Też z koroną od przodków swych wziął Zygmunt pierwszy,
Którego w nas żaden wiek sławy nie zawierszy:
Tak się jego werznęły w serca ludzkie cnoty,
Że póki świat trwa, one trwać téż będą póty;
Lecz i ta nie ostatnie pewnie miejsce bierze,
Gdy tak żył w poprzysięgłéj z Solimanem wierze,
Z człekiem sławnym, wojennym, że i dotąd słodka
Tych pakt Turkom pamiątka, dla wielkiego przodka.
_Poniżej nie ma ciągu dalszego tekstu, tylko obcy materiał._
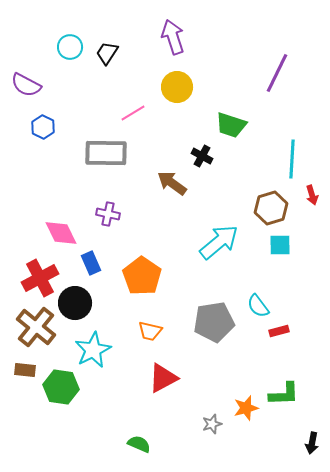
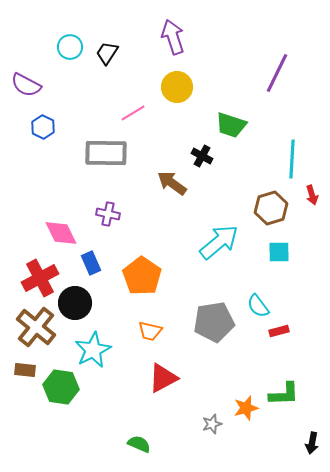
cyan square: moved 1 px left, 7 px down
I choć też były czasem okazye zwady,
Bez czego ledwie może być między sąsiady;
Ale gdy do pokoju przychylni z stron obu,
Nie trzeba długo szukać do zgody sposobu;
Nie brać się za każdą rzecz, a dopiéroż małą,
Kto chce żyć między ludźmi i miéć przyjaźń całą.
Aczci zaś, gdy się nie mścisz pierwszéj krzywdy owéj,

Gotuj się prędko cierpiéć i wyglądaj nowéj;
Zaś kto się mści, dwa razy, mówią, bywa bity:
Moja rada z możniejszym nie zadzieraj i ty!
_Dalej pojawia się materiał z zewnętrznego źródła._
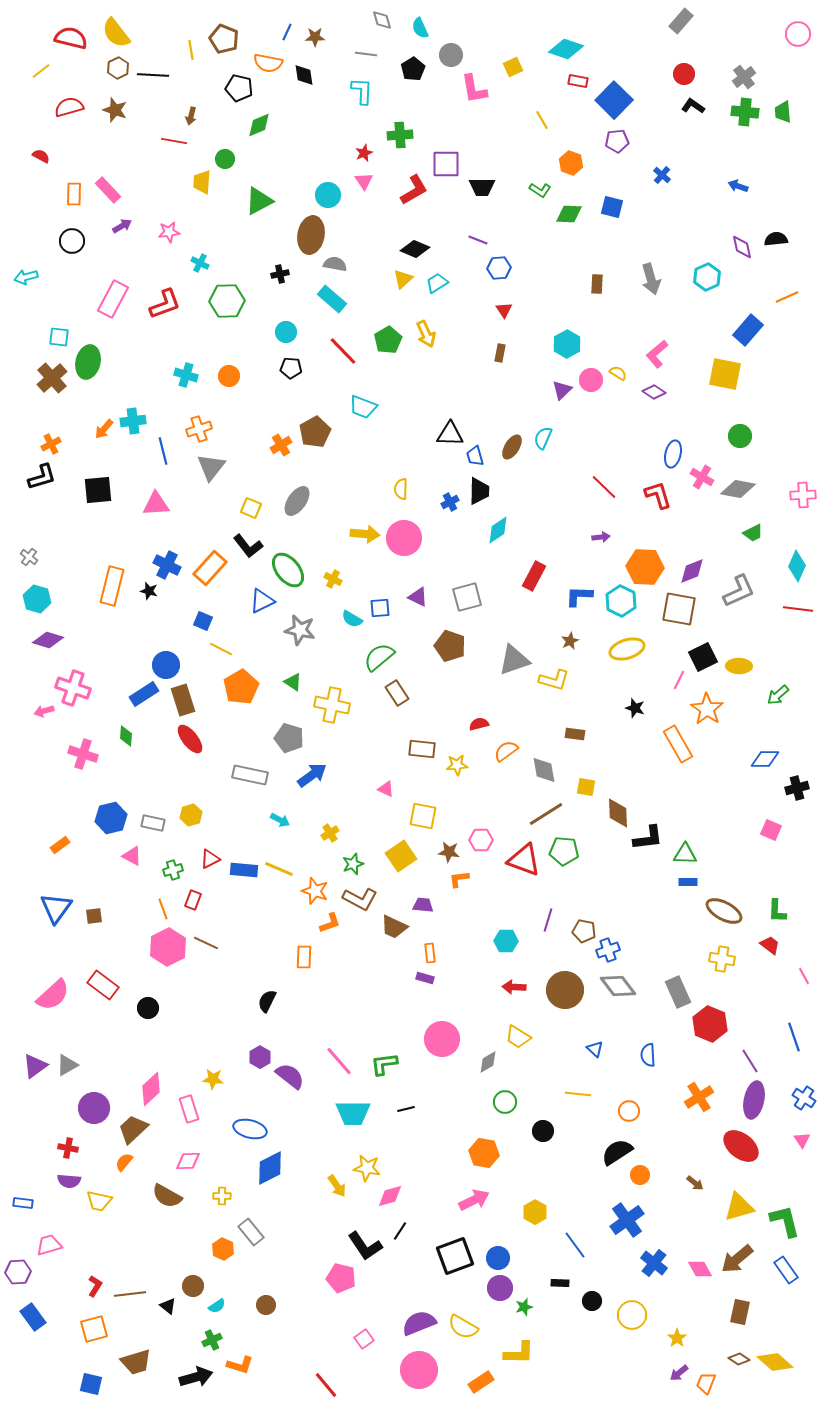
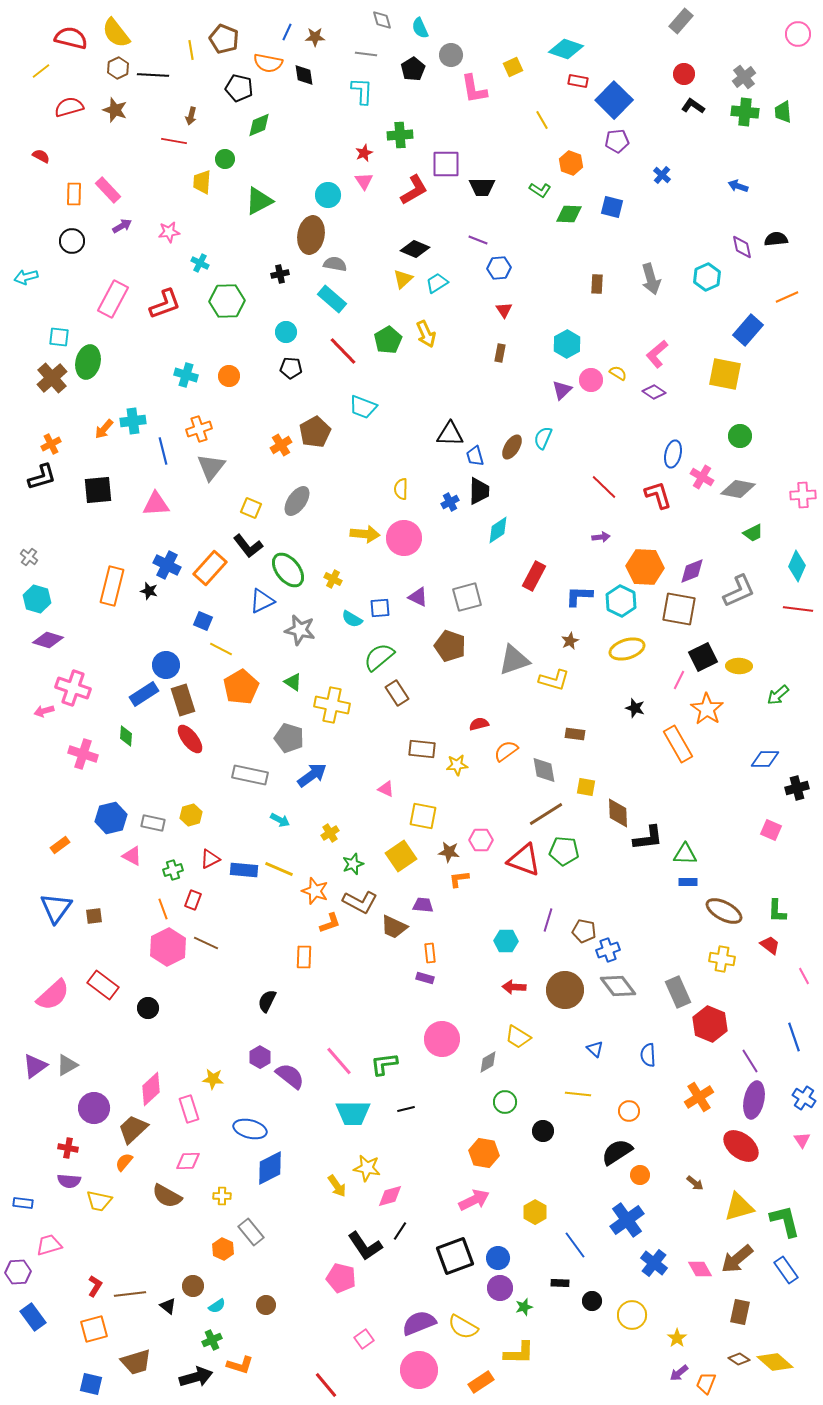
brown L-shape at (360, 899): moved 3 px down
Zgoła ze złym sąsiadem nigdy bez kłopota!
Zawsze padnie na nogi jako rzucisz kota.
Dlatego w żadném u mnie nie jest dziwowisku,
Że on szary Floryan na pobojowisku
Gdy w się pchał wytoczone jelita na ziemię,
Łokietkowi królowi odpowiedział, że mię
Bardziéj boli zły sąsiad w méj wiosce niźli ta
Rana, przez którą ze mnie wypadły jelita!
Ztąd Jelita Zamojskich, trzy złożone groty,
Wieczna pamiątka, wieczny charakter ich cnoty;
Które gdy się z Księżycem Wiśniowieckich zdadzą,
Na królewskim je tronie Polacy posadzą.
Więc do zgody sąsiedzi, Orła i Pogonie,
Te, co ich sąsiad mierział, Jelita w koronie.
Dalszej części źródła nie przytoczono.